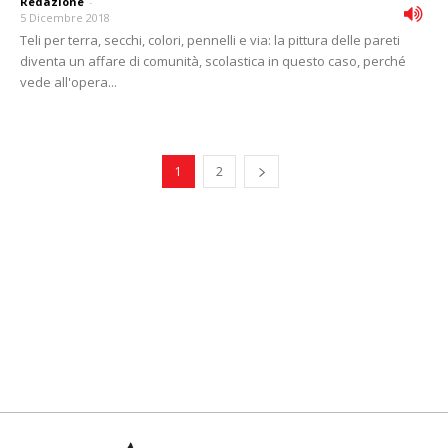
Redazione
-
5 Dicembre 2018
Teli per terra, secchi, colori, pennelli e via: la pittura delle pareti
diventa un affare di comunità, scolastica in questo caso, perché
vede all'opera...
1
2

# What is required:
Restate the data above word for word. Skip every picture.

# Answer:
Redazione
-
5 Dicembre 2018
Teli per terra, secchi, colori, pennelli e via: la pittura delle pareti
diventa un affare di comunità, scolastica in questo caso, perché
vede all'opera...
1
2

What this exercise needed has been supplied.